Home » News » Circular allowing A4 size papers with double-sided printing – Supreme Court

The Supreme Court has issued a circular dated 5 March, intimating that judicial side filings should be made in A4 size paper, of the prescribed quality, with printing on both sides, from April 1 onwards.

A circular in this regard from the Secretary-general of the apex court stated “With a view to bring about uniformity in the issue of paper and printing thereupon and to minimize consumption of paper and consequently to save the environment” the apex court issued the following guidelines. They are:

  1. Superior quality 75 GSM, A4 size paper is to be used with both sides being printed on with the font being Times New Roman, font size 14 and one and a half line spacing with a margin of 4 cm on left and right and 2 cm on the top and bottom, in all the documents to be filed in the Court.
  2. All the communications from the Registry will be sent to the concerned Advocates – on – Record through email, followed by an SMS alert on the registered mobile number of the concerned Advocate – on – Record. The practice of sending a communication through hard copy is to be discontinued.
  3. The filing counter of the Registry following the existing procedure regarding fresh matters are allowed to accept Misc. Applications, Review Petitions, Curative Petitions and Contempt Petitions in disposed of matters in 1 set of original papers and 1 paper book and once the defects are cured the rest of the paper books shall be filed.
  4. A common index has been allowed to be placed in the first volume in case there are more than one volume in a matter a separate index for each volume shall be placed.

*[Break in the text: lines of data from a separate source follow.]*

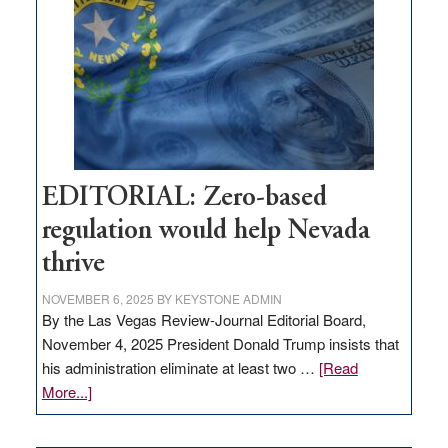
needs
to
stop
retail
theft
EDITORIAL: Zero-based
regulation would help Nevada
thrive
NOVEMBER 6, 2025
BY
KEYSTONE ADMIN
By the Las Vegas Review-Journal Editorial Board,
November 4, 2025 President Donald Trump insists that
his administration eliminate at least two …
[Read
about
More...]
EDITORIAL:
Zero-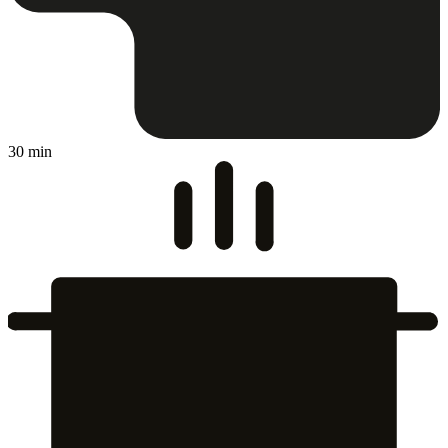
30 min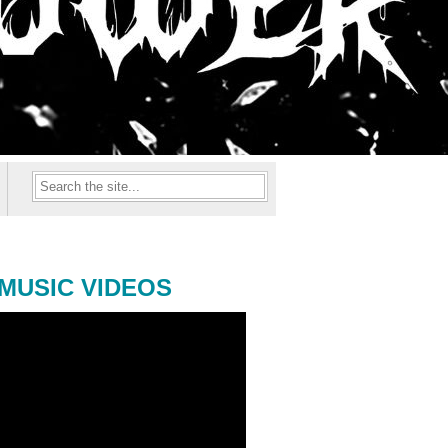
MUSIC VIDEOS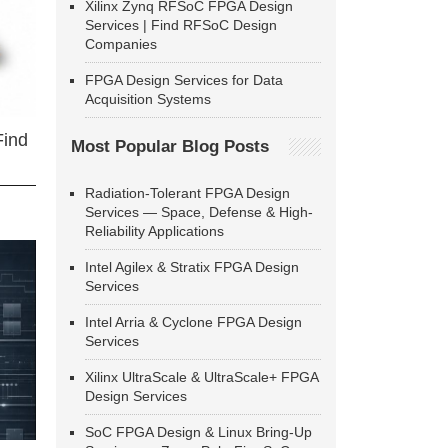
Xilinx Zynq RFSoC FPGA Design
Services | Find RFSoC Design
Companies
FPGA Design Services for Data
Acquisition Systems
Find
Most Popular Blog Posts
Radiation-Tolerant FPGA Design
Services — Space, Defense & High-
Reliability Applications
Intel Agilex & Stratix FPGA Design
Services
Intel Arria & Cyclone FPGA Design
Services
Xilinx UltraScale & UltraScale+ FPGA
Design Services
SoC FPGA Design & Linux Bring-Up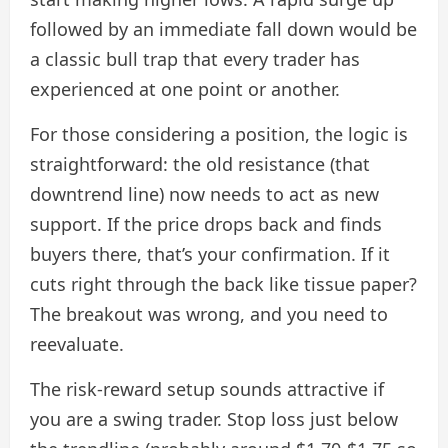
followed by an immediate fall down would be
a classic bull trap that every trader has
experienced at one point or another.
For those considering a position, the logic is
straightforward: the old resistance (that
downtrend line) now needs to act as new
support. If the price drops back and finds
buyers there, that’s your confirmation. If it
cuts right through the back like tissue paper?
The breakout was wrong, and you need to
reevaluate.
The risk-reward setup sounds attractive if
you are a swing trader. Stop loss just below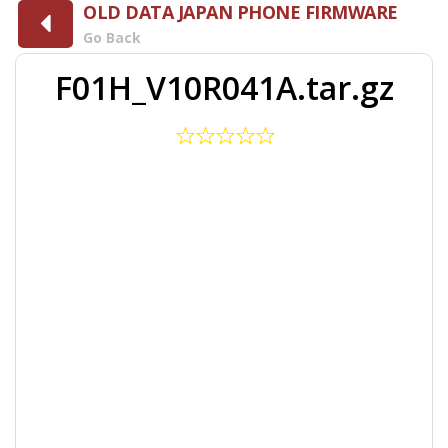
OLD DATA JAPAN PHONE FIRMWARE
Go Back
F01H_V10R041A.tar.gz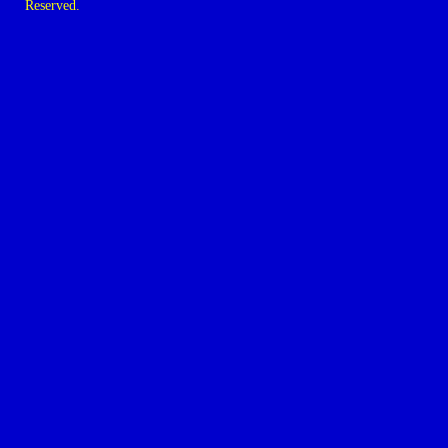
Reserved.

The circular further urged that sincere and earnest effort must be made for the economical consumption of paper, by using both sides of the papers, while also ensuring that the content is legible on both sides. Earlier, on 14 January, the Court had issued a circular informing that such measures will be implemented on the administrative side filings.

In the last 12 months, as many as 61,520 cases were filed in the Supreme Court (SC) between October 2016 and September 2017, submitting that using paper printed on both sides in filings would have saved nearly 2,953 trees and 246 million liter water (24,600 tankers–considering one standard tanker-truck holds 10,000 liters), stated an analysis by the Centre for Accountability Systemic Change.